» Work to complete
Work through the records below and copy every line that includes "personal".

(Stored entries)
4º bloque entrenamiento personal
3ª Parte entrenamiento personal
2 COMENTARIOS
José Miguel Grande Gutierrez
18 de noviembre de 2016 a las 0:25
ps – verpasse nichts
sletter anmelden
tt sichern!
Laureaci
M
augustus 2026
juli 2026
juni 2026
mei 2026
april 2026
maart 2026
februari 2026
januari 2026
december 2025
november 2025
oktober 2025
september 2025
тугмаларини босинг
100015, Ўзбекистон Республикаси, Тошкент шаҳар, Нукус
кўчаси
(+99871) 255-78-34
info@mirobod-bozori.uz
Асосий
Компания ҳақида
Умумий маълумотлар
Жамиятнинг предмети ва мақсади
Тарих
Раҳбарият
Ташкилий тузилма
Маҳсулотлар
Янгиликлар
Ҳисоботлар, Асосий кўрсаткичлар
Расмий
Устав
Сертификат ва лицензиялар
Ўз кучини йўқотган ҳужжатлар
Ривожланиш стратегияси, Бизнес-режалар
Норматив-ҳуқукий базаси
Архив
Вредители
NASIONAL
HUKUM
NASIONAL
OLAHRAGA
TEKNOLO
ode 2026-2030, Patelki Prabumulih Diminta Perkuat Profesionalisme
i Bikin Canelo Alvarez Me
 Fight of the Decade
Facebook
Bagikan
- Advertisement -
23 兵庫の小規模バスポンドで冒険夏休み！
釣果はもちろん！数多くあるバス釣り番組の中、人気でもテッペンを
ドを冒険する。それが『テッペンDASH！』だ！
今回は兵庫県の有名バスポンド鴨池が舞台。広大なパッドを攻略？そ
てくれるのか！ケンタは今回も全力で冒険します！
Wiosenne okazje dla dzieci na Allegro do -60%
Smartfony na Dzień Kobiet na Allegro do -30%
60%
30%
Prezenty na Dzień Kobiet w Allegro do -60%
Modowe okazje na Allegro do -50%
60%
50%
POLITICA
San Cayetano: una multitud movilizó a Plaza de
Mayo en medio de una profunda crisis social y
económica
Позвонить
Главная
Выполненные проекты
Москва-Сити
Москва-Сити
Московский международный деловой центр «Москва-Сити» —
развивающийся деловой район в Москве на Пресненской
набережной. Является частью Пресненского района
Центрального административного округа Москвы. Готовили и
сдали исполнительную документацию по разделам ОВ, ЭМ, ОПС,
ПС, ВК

» Exercise output
4º bloque entrenamiento personal
3ª Parte entrenamiento personal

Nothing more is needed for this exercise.